Start of Dataset entries

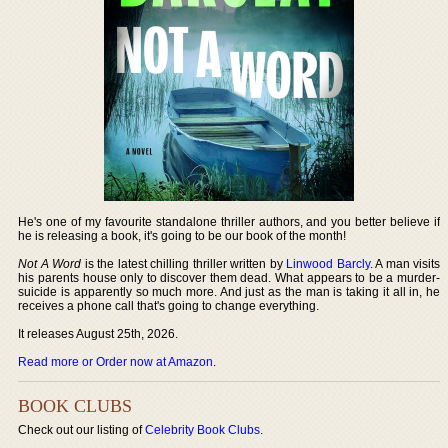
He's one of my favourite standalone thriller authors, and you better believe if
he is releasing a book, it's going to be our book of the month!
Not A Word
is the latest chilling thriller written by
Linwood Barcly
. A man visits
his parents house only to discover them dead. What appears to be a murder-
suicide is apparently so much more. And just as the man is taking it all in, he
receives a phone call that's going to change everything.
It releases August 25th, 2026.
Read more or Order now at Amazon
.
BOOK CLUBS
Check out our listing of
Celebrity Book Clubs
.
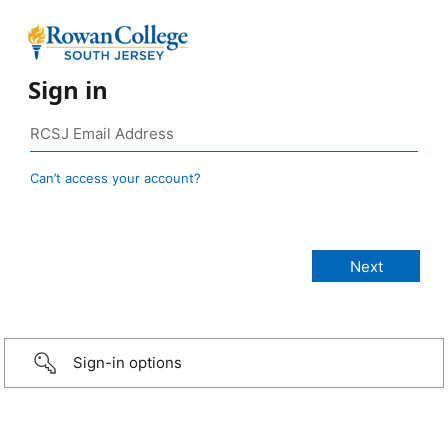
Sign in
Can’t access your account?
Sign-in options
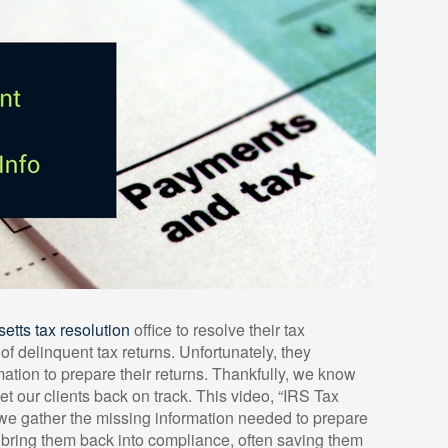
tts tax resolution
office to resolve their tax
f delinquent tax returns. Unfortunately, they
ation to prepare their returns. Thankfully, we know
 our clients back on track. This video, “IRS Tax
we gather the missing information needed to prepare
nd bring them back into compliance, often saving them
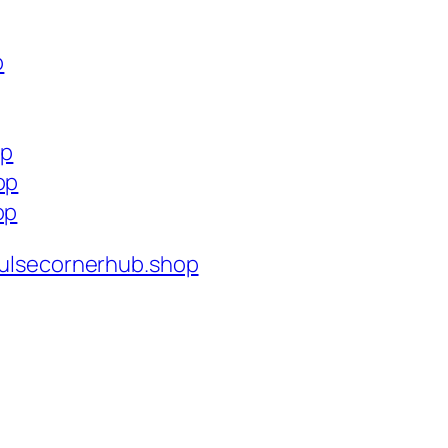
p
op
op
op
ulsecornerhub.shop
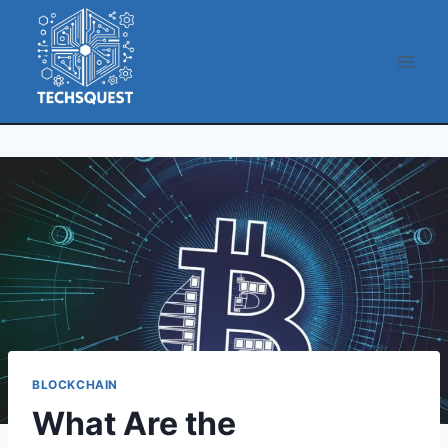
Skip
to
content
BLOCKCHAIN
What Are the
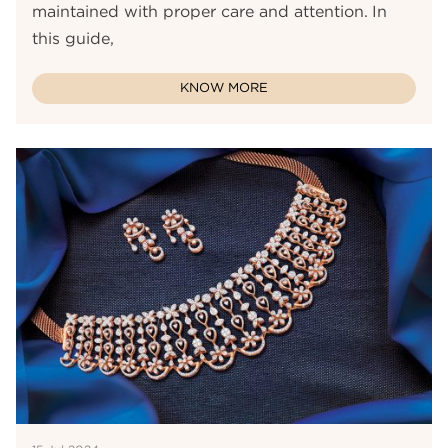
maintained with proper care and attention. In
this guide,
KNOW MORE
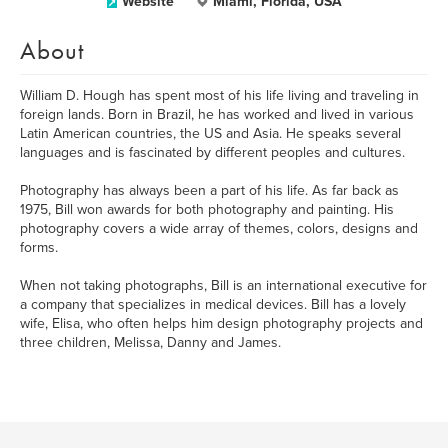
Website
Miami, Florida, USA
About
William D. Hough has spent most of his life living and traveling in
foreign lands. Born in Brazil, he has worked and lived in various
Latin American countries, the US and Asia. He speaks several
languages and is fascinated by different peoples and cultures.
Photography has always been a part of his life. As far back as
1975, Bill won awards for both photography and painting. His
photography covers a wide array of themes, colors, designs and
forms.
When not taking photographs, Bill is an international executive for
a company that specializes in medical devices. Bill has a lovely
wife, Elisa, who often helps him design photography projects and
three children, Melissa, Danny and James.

End of Dataset entries

What you need to do — Write out the entries word for word. Skip the pictures.

Reply —
He's one of my favourite standalone thriller authors, and you better believe if
he is releasing a book, it's going to be our book of the month!
Not A Word
is the latest chilling thriller written by
Linwood Barcly
. A man visits
his parents house only to discover them dead. What appears to be a murder-
suicide is apparently so much more. And just as the man is taking it all in, he
receives a phone call that's going to change everything.
It releases August 25th, 2026.
Read more or Order now at Amazon
.
BOOK CLUBS
Check out our listing of
Celebrity Book Clubs
.
Sign in
Can’t access your account?
Sign-in options
tts tax resolution
office to resolve their tax
f delinquent tax returns. Unfortunately, they
ation to prepare their returns. Thankfully, we know
 our clients back on track. This video, “IRS Tax
we gather the missing information needed to prepare
nd bring them back into compliance, often saving them
p
op
op
op
ulsecornerhub.shop
Skip
to
content
BLOCKCHAIN
What Are the
maintained with proper care and attention. In
this guide,
KNOW MORE
Website
Miami, Florida, USA
About
William D. Hough has spent most of his life living and traveling in
foreign lands. Born in Brazil, he has worked and lived in various
Latin American countries, the US and Asia. He speaks several
languages and is fascinated by different peoples and cultures.
Photography has always been a part of his life. As far back as
1975, Bill won awards for both photography and painting. His
photography covers a wide array of themes, colors, designs and
forms.
When not taking photographs, Bill is an international executive for
a company that specializes in medical devices. Bill has a lovely
wife, Elisa, who often helps him design photography projects and
three children, Melissa, Danny and James.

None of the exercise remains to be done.